In all of this, what is often forgotten, is that land was saving. If we had had a modern financial structure, agribuisness would have been the titans of the 1700’s, only to see its share price collapse and end in a messy default sometime in the 1800’s. Today, amazon is on course to destroy the entire retail sector. The internet, with its ability to organised information, might one day render all kinds of professions pointless. Already auditing has become e-auditing. How long before information technology makes accounting something that anyone can do? There is already plenty of evidence that computers do much better than most financial planners. Anyone invested in a buisness runs the risk that a new technology will render it pointless.

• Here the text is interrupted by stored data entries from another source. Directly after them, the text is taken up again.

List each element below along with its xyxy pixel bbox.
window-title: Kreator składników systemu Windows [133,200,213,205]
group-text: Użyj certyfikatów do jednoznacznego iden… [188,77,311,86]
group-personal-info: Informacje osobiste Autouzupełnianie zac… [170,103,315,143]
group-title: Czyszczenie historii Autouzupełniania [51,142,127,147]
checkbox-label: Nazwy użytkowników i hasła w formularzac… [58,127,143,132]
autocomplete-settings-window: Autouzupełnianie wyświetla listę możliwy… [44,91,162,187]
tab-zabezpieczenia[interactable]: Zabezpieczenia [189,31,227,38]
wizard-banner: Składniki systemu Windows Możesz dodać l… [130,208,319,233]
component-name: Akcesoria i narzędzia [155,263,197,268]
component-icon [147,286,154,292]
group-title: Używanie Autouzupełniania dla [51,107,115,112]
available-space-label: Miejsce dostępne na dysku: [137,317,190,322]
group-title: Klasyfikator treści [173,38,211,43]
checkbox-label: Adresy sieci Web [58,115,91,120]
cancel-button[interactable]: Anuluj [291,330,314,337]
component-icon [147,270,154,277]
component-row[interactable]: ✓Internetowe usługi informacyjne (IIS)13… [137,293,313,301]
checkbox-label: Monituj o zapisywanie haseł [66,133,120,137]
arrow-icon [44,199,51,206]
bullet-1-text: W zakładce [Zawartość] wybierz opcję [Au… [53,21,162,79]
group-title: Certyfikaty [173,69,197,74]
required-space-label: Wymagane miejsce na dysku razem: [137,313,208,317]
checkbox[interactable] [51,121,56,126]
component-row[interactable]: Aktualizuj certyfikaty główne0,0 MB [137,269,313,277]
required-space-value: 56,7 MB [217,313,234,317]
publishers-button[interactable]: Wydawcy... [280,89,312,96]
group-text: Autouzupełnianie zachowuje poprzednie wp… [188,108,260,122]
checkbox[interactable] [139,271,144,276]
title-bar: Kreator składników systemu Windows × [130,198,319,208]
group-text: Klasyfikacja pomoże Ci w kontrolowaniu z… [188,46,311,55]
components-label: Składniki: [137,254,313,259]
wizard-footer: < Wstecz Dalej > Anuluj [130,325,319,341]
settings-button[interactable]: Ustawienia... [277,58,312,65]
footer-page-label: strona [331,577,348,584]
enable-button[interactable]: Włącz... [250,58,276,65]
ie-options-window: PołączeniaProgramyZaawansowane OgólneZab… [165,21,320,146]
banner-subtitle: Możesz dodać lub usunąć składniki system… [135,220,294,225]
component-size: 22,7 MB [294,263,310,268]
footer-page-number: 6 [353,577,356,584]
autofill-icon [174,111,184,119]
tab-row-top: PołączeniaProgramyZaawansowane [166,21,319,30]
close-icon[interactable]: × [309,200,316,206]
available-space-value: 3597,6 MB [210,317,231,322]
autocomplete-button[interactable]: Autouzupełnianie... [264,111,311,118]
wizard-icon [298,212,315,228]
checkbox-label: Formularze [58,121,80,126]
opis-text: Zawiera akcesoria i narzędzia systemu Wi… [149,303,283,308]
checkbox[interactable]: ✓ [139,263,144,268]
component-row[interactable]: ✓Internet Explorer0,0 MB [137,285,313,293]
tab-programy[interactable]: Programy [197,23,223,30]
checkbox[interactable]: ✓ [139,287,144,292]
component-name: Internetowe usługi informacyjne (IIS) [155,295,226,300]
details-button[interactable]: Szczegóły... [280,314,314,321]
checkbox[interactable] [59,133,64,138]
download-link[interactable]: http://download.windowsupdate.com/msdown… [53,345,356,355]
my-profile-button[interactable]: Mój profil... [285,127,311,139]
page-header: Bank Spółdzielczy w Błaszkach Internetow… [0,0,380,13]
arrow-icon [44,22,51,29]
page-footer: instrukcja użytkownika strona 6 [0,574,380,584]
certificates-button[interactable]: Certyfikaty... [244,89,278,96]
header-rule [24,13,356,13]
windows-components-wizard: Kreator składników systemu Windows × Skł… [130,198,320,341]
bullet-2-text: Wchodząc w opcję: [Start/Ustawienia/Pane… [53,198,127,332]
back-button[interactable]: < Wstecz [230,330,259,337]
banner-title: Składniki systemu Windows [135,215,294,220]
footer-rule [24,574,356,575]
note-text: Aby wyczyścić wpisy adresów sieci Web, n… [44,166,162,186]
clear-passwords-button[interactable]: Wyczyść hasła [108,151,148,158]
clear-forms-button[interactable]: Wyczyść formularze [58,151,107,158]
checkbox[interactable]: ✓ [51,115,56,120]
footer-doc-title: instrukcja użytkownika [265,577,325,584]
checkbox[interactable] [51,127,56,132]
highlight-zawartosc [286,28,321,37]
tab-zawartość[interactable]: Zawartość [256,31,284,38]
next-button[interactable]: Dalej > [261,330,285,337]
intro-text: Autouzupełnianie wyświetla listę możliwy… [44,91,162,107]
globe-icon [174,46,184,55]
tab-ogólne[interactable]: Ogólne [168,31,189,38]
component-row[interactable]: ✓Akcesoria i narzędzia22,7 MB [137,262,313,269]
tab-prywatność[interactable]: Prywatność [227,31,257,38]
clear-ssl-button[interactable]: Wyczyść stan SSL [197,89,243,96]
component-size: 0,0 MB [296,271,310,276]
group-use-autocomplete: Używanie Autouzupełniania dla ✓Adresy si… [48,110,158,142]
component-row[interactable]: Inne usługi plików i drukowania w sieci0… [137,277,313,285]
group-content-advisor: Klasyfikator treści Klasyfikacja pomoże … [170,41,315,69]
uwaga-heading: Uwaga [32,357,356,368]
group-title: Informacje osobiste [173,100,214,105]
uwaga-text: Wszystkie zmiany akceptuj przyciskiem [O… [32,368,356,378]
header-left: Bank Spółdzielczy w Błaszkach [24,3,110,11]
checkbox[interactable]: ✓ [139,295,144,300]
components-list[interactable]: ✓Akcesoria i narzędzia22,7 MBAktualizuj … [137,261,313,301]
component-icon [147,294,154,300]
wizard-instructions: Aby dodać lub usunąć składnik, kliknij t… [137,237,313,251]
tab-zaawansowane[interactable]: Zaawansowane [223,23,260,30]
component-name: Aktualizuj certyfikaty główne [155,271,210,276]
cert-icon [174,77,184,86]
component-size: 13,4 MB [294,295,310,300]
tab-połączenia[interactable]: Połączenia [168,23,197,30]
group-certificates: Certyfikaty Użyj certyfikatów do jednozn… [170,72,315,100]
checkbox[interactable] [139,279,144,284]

Anyway, the key lesson is that Technology Giveth, and Technology Taketh Away. We have lived through an age in which capital accumulation was the name of the game. The efficiencies of mass production and urbanization required large investments in fixed capital, and high demand for savings led to a healthy return on investment. If, in the future, technology means that we get buy with much lower investment in physical capital, then it will be impossible for the rich to save effectively. There will simply be no long term investments for them to buy. The investments they collectively own will fall in value, and inequality will fall.
Below, I have put a graph of investment in fixed capital as a percentage of GDP, alongside an appropriately transformed gini coefficient (just subtracted 0.35 to make them appear nicely in the same graph). This number is probably a decent proxy for the savings rate. It has been rising for decades, if it falls in the future then inequality will probably fall to (with some appropriate time lag). Just like rises in the investment in capital are associated with rises in the gini coefficient.